In April 2019, the BBC published a report on conditions in Yarl’s Wood featuring the testimony of a woman named Alice, who fled to the UK from her home country in West Africa, where she faced threats to her life due to being a widow (which was considered cursed by the community). She was detained at Yarl’s Wood in late 2018 on account of not having a passport. In the report, she describes being subjected to racial abuse at the detention centre, and says of the food that detainees were given: “we can see the expiry dates; even the milk has gone off”. She describes Yarl’s Wood as “not a place for a human being. People leave here with more problems than when they came”. Conditions in Yarl’s Wood have become so inhuman that in 2018, women being held at the facility staged a mass hunger strike. The Home Office responded by threatening hunger strikers with deportation.

Prospects for Change

There have been some improvements in the immigration detention system over the years, as a result of pressure from advocacy groups and human rights organisations. For example, in 2011 the government introduced the Family Returns Process, which means that families who are due to be deported but who refuse to leave are referred to the Independent Family Returns Panel, which scrutinises UK Border Agency plans for their removal; as a last resort measure, families with children can be kept for 72 hours prior to their removal in ‘family-friendly’ pre-departure accommodation. This is located at the Cedars centre near Crawley, West Sussex, where Barnardo’s provides social care services. Since the Family Returns Process was introduced, detention of children has been reduced by 96%. In 2013, a Home Office investigative committee interviewed 14 children who were subject to this new process; it found that “these children felt safe despite their current circumstances; they were generally happy with their lives apart from the threat of return, although one commented that he/she was very distressed as a result of the family’s situation; they were currently in school and had access to GPs and dentists”, and “they participated in local community life, for example, playing football, swimming and using the library”.

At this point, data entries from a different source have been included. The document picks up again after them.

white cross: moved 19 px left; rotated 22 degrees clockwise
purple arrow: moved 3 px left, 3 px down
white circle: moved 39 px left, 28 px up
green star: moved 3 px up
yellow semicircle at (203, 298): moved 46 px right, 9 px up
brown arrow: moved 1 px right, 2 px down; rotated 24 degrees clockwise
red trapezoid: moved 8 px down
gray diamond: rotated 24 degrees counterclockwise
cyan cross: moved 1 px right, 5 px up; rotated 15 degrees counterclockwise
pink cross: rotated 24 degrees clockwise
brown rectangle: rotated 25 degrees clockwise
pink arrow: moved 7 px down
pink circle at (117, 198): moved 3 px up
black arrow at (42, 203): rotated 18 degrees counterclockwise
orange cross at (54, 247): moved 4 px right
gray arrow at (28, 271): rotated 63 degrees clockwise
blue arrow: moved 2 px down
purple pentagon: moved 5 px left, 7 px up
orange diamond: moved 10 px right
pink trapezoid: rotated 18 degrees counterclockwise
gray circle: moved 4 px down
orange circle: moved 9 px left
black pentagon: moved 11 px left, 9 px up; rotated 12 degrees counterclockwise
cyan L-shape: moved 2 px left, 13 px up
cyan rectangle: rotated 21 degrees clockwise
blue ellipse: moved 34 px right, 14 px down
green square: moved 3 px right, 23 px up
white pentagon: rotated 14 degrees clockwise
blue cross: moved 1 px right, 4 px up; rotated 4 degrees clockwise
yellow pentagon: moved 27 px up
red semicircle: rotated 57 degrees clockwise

Furthermore, as illustrated by this graph produced by the Migration Observatory at the University of Oxford, the number of people entering the detention system has fallen since 2016. According to the Observatory, one reason for this that in 2015, the government suspended its Detained Fast Track policy, which had previously enabled the detention of people seeking asylum if a quick decision on their case was likely. Another reason is that Dover IRC and Haslar IRC were closed in 2015 (which together accounted for approximately 600 places), while The Verne IRC was closed in 2017 (which accounted for an additional 600 places). Moreover, the further reduction in the detained population from 2018 onwards may have been caused by the commencement on 15 January 2018 of Schedule 10 to the Immigration Act 2016, which introduced automatic bail hearings for detainees four months after they enter detention. In addition to this, pressure on the government to reform the immigration detention system has intensified following the Windrush scandal, and this has led to some reforms being implemented; for example, caseworker decisions are now being checked by colleagues, and face-to-face contact time between caseworkers and detainees has increased.

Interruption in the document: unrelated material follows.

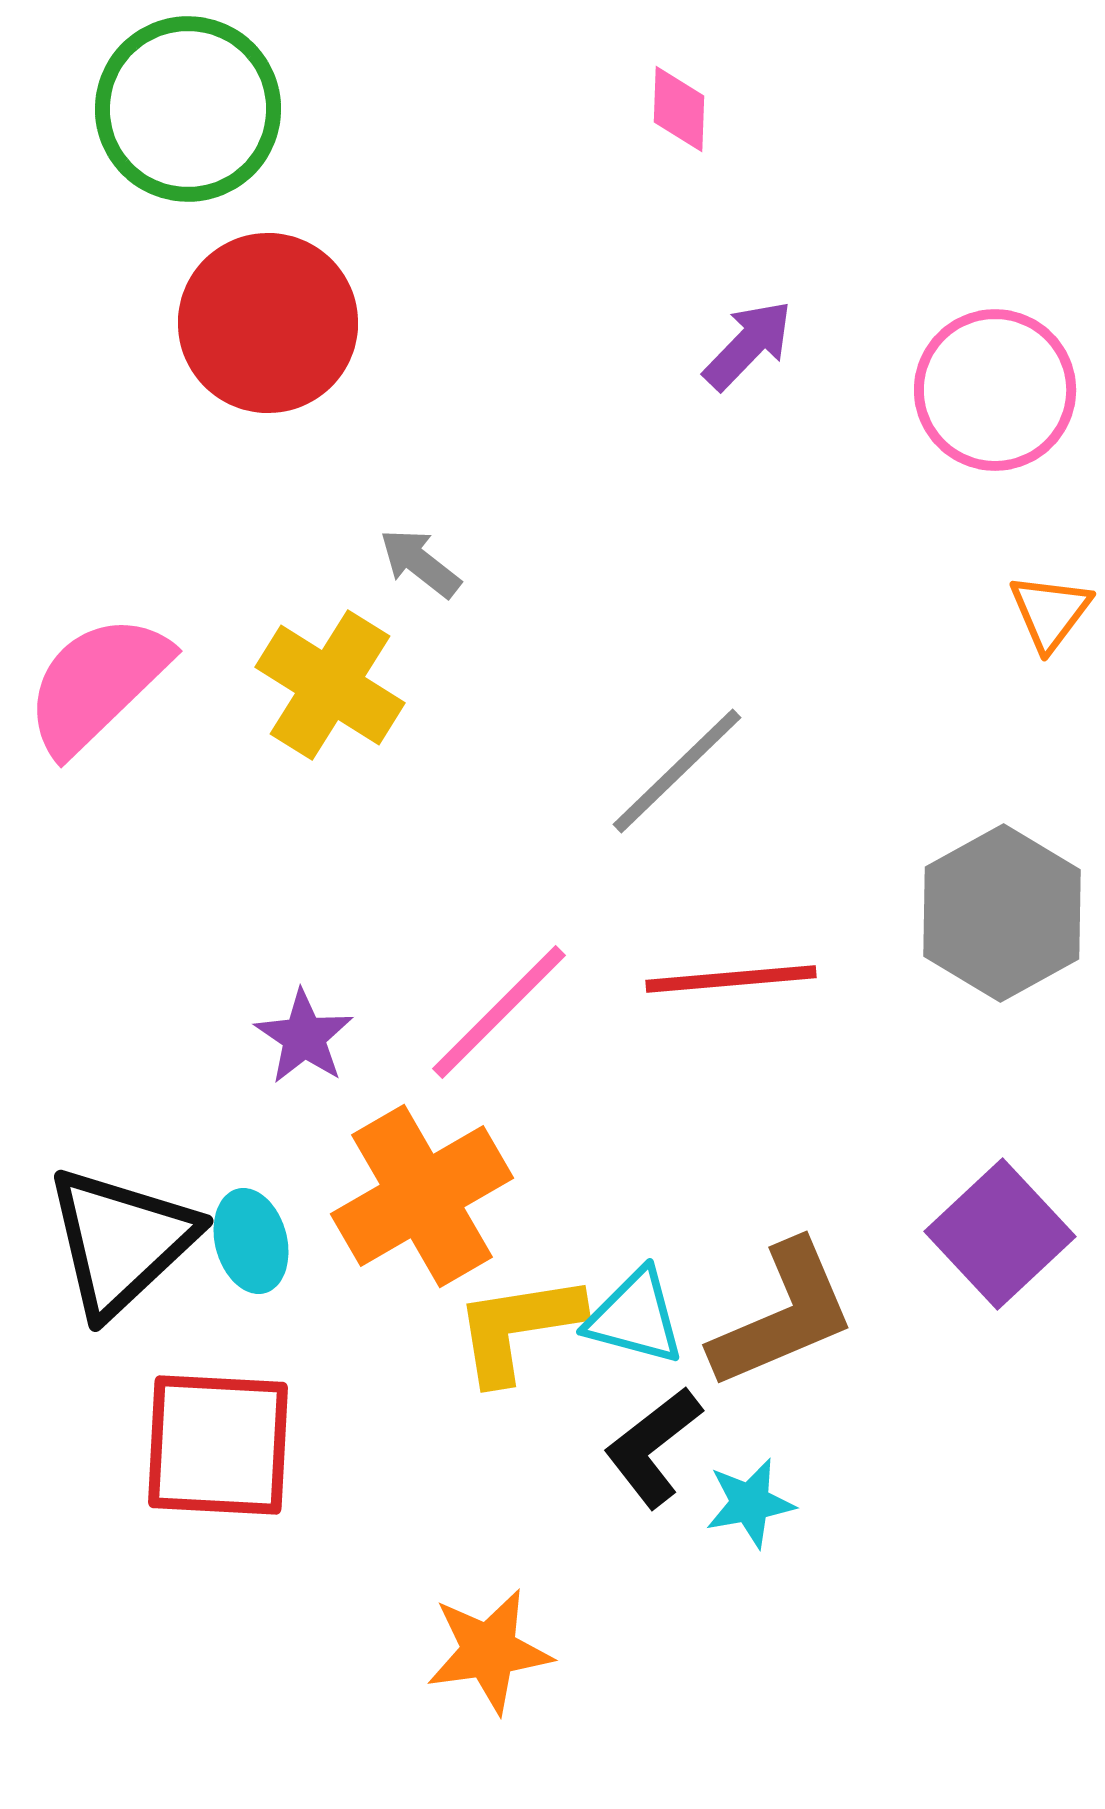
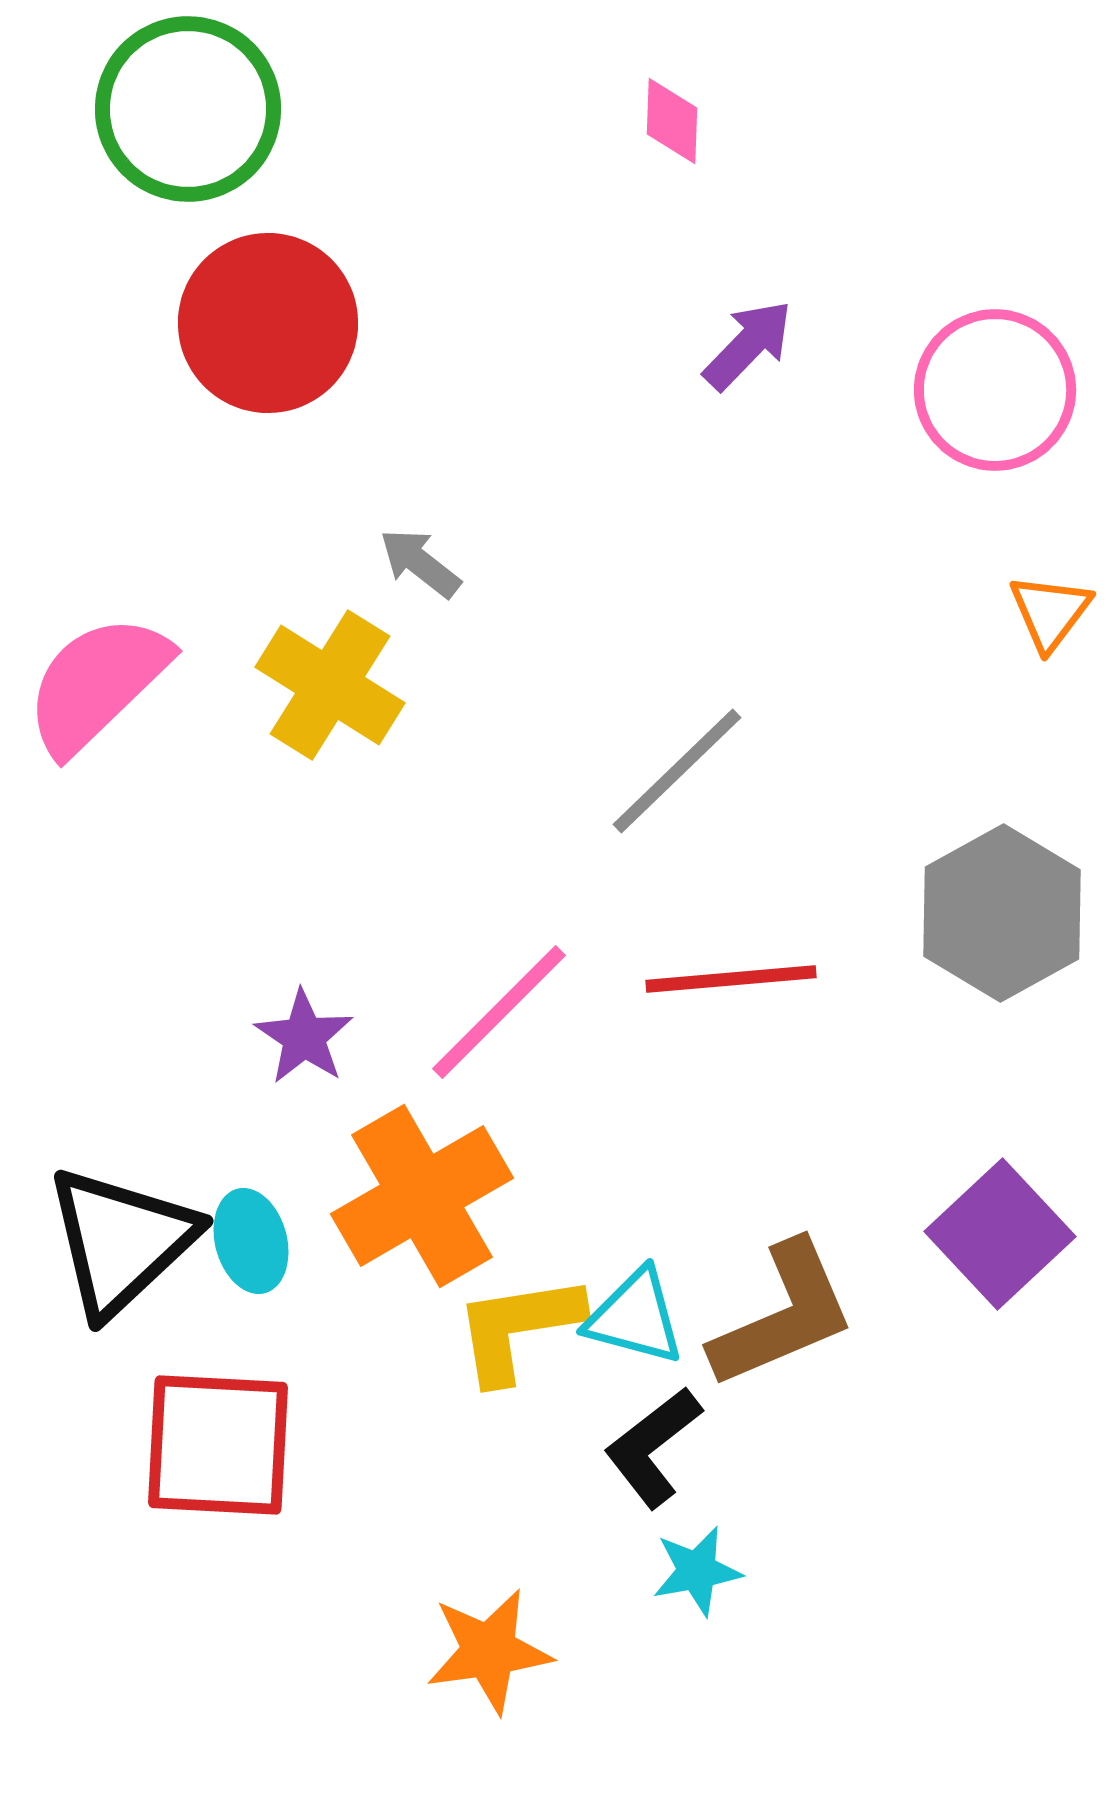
pink diamond: moved 7 px left, 12 px down
cyan star: moved 53 px left, 68 px down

These examples illustrate that change is possible, so long as sufficient pressure is exerted on the government. It should also be noted that the Labour Party, the Liberal Democrats, the Green Party and the Scottish National Party have committed to ending indefinite detention; the then Shadow Home Secretary Dianne Abbot reaffirmed this position in a speech in 2018, in which she announced: “The hostile environment will go. ‘Deport first, appeal later’ will go. Yarl’s Wood and Brook House detention centres will go. Indefinite detention will go”. Such changes would go a long way towards transforming the current immigration system into one that is both humane and fair.